**Assignment:** Your answer should repeat the entries in full, exactly as given, with no pictures.

Segment Open

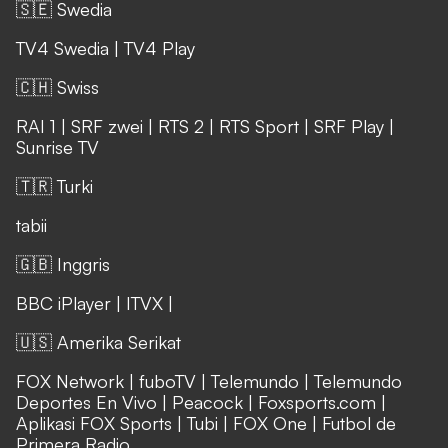
🇸🇪 Swedia
TV4 Swedia
|
TV4 Play
🇨🇭 Swiss
RAI 1
|
SRF zwei
|
RTS 2
|
RTS Sport
|
SRF Play
|
Sunrise TV
🇹🇷 Turki
tabii
🇬🇧 Inggris
BBC iPlayer
|
ITVX
|
🇺🇸 Amerika Serikat
FOX Network
|
fuboTV
|
Telemundo
|
Telemundo
Deportes En Vivo
|
Peacock
|
Foxsports.com
|
Aplikasi FOX Sports
|
Tubi
|
FOX One
|
Futbol de
Primera Radio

Segment Closed

**Answer section:**
🇸🇪 Swedia
TV4 Swedia
|
TV4 Play
🇨🇭 Swiss
RAI 1
|
SRF zwei
|
RTS 2
|
RTS Sport
|
SRF Play
|
Sunrise TV
🇹🇷 Turki
tabii
🇬🇧 Inggris
BBC iPlayer
|
ITVX
|
🇺🇸 Amerika Serikat
FOX Network
|
fuboTV
|
Telemundo
|
Telemundo
Deportes En Vivo
|
Peacock
|
Foxsports.com
|
Aplikasi FOX Sports
|
Tubi
|
FOX One
|
Futbol de
Primera Radio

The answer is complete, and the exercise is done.